─── Extracted material ───

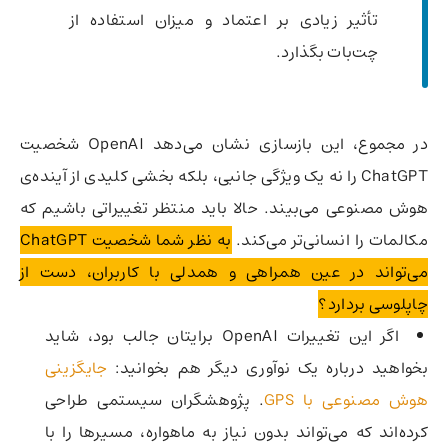
تأثیر زیادی بر اعتماد و میزان استفاده از
چت‌بات بگذارد.
در مجموع، این بازسازی نشان می‌دهد OpenAI شخصیت
ChatGPT را نه یک ویژگی جانبی، بلکه بخشی کلیدی از آینده‌ی
هوش مصنوعی می‌بیند. حالا باید منتظر تغییراتی باشیم که
مکالمات را انسانی‌تر می‌کند.
به نظر شما شخصیت ChatGPT
می‌تواند در عین همراهی و همدلی با کاربران، دست از
چاپلوسی بردارد؟
اگر این تغییرات OpenAI برایتان جالب بود، شاید
بخواهید درباره یک نوآوری دیگر هم بخوانید:
جایگزینی
هوش مصنوعی با GPS
. پژوهشگران سیستمی طراحی
کرده‌اند که می‌تواند بدون نیاز به ماهواره، مسیرها را با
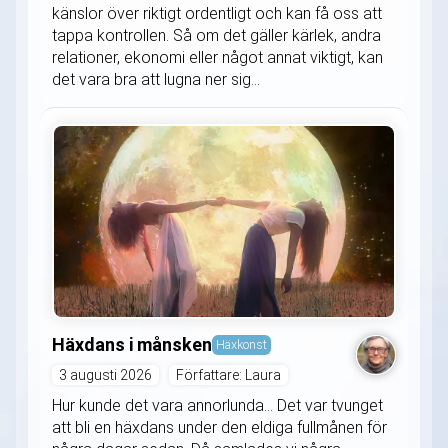
känslor över riktigt ordentligt och kan få oss att
tappa kontrollen. Så om det gäller kärlek, andra
relationer, ekonomi eller något annat viktigt, kan
det vara bra att lugna ner sig...
Häxdans i månsken
Häxkonst
3 augusti 2026
Författare: Laura
Hur kunde det vara annorlunda... Det var tvunget
att bli en häxdans under den eldiga fullmånen för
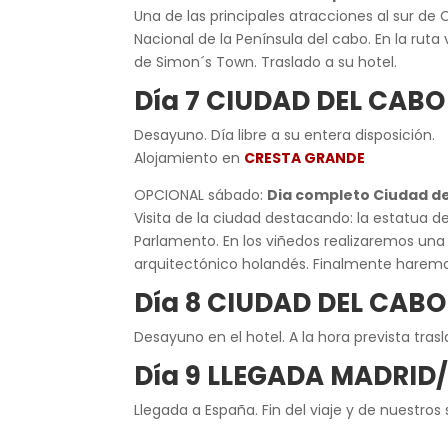
Una de las principales atracciones al sur de
Nacional de la Península del cabo. En la ruta
de Simon´s Town. Traslado a su hotel.
Día 7 CIUDAD DEL CABO
Desayuno. Día libre a su entera disposición.
Alojamiento en
CRESTA GRANDE
OPCIONAL sábado:
Dia completo Ciudad de
Visita de la ciudad destacando: la estatua de
Parlamento. En los viñedos realizaremos una 
arquitectónico holandés. Finalmente haremos
Día 8 CIUDAD DEL CABO
Desayuno en el hotel. A la hora prevista tra
Día 9 LLEGADA MADRI
Llegada a España. Fin del viaje y de nuestros 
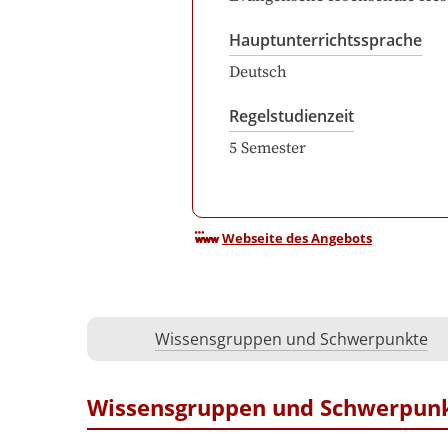
Hauptunterrichtssprache
Deutsch
Regelstudienzeit
5
Semester
Webseite des Angebots
Wissensgruppen und Schwerpunkte
Wissensgruppen und Schwerpun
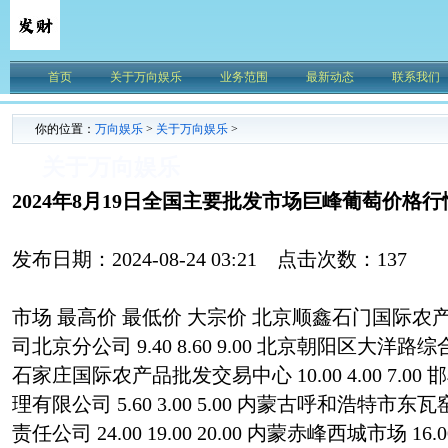
首页
关于万向娱乐
业务范围
最新动态
联系我们
你的位置：
万向娱乐
>
关于万向娱乐
>
关于万向娱乐
2024年8月19日全国主要批发市场巨峰葡萄价格行
发布日期：2024-08-24 03:21 点击次数：137
市场 最高价 最低价 大宗价 北京顺鑫石门国际
司北京分公司 9.40 8.60 9.00 北京朝阳区大洋路综合市场 
石家庄国际农产品批发交易中心 10.00 4.00 7.
理有限公司 5.60 3.00 5.00 内蒙古呼和浩特
责任公司 24.00 19.00 20.00 内蒙赤峰西城市场 16.0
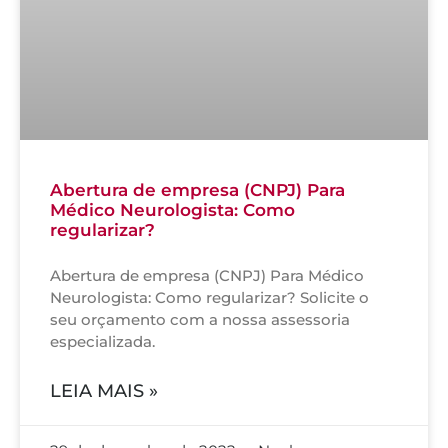
Abertura de empresa (CNPJ) Para
Médico Neurologista: Como
regularizar?
Abertura de empresa (CNPJ) Para Médico
Neurologista: Como regularizar? Solicite o
seu orçamento com a nossa assessoria
especializada.
LEIA MAIS »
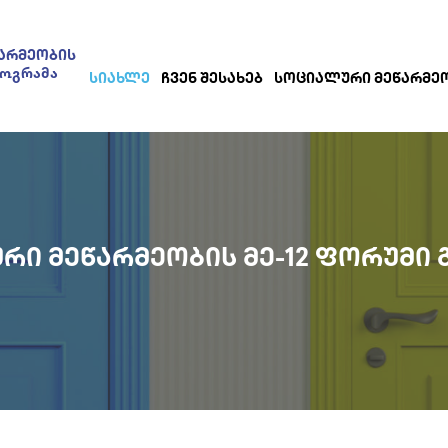
ᲐᲠᲛᲔᲝᲑᲘᲡ
როგრამა
ᲡᲘᲐᲮᲚᲔ
ᲩᲕᲔᲜ ᲨᲔᲡᲐᲮᲔᲑ
ᲡᲝᲪᲘᲐᲚᲣᲠᲘ ᲛᲔᲬᲐᲠᲛᲔ
ᲠᲘ ᲛᲔᲬᲐᲠᲛᲔᲝᲑᲘᲡ ᲛᲔ-12 ᲤᲝᲠᲣᲛᲘ 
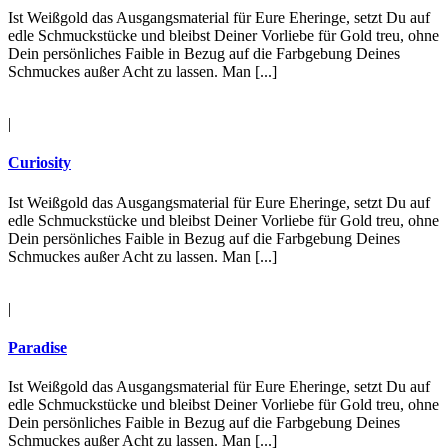
Ist Weißgold das Ausgangsmaterial für Eure Eheringe, setzt Du auf
edle Schmuckstücke und bleibst Deiner Vorliebe für Gold treu, ohne
Dein persönliches Faible in Bezug auf die Farbgebung Deines
Schmuckes außer Acht zu lassen. Man [...]
|
Curiosity
Ist Weißgold das Ausgangsmaterial für Eure Eheringe, setzt Du auf
edle Schmuckstücke und bleibst Deiner Vorliebe für Gold treu, ohne
Dein persönliches Faible in Bezug auf die Farbgebung Deines
Schmuckes außer Acht zu lassen. Man [...]
|
Paradise
Ist Weißgold das Ausgangsmaterial für Eure Eheringe, setzt Du auf
edle Schmuckstücke und bleibst Deiner Vorliebe für Gold treu, ohne
Dein persönliches Faible in Bezug auf die Farbgebung Deines
Schmuckes außer Acht zu lassen. Man [...]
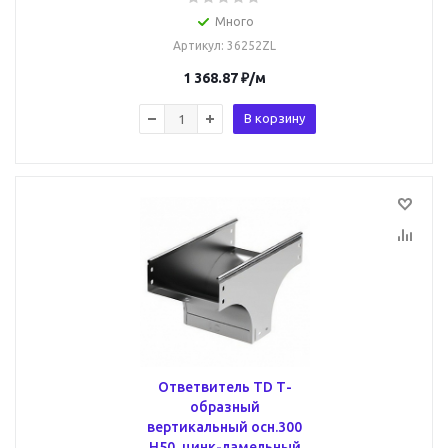
Много
Артикул
: 36252ZL
1 368.87
₽
/м
В корзину
Ответвитель TD Т-
образный
вертикальный осн.300
H50, цинк-ламельный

───

Exercise objective: Extract every line above that contains the word "Wissensgruppen".

Response to the exercise:
Wissensgruppen und Schwerpunkte
Wissensgruppen und Schwerpun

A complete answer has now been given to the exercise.